**Your assignment:** Transcribe all the entries word for word, omitting any pictures they contain.

**Records provided:**
══════

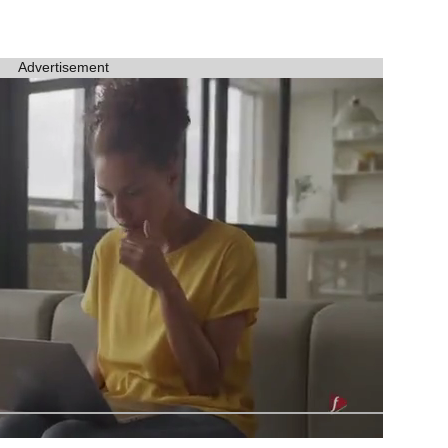
Advertisement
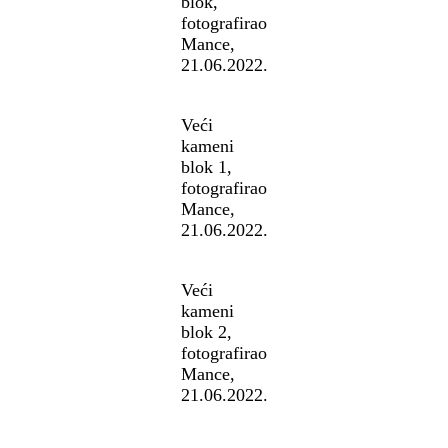
blok,
fotografirao
Mance,
21.06.2022.
Veći
kameni
blok 1,
fotografirao
Mance,
21.06.2022.
Veći
kameni
blok 2,
fotografirao
Mance,
21.06.2022.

══════

**Exercise output:**
Advertisement
blok,
fotografirao
Mance,
21.06.2022.
Veći
kameni
blok 1,
fotografirao
Mance,
21.06.2022.
Veći
kameni
blok 2,
fotografirao
Mance,
21.06.2022.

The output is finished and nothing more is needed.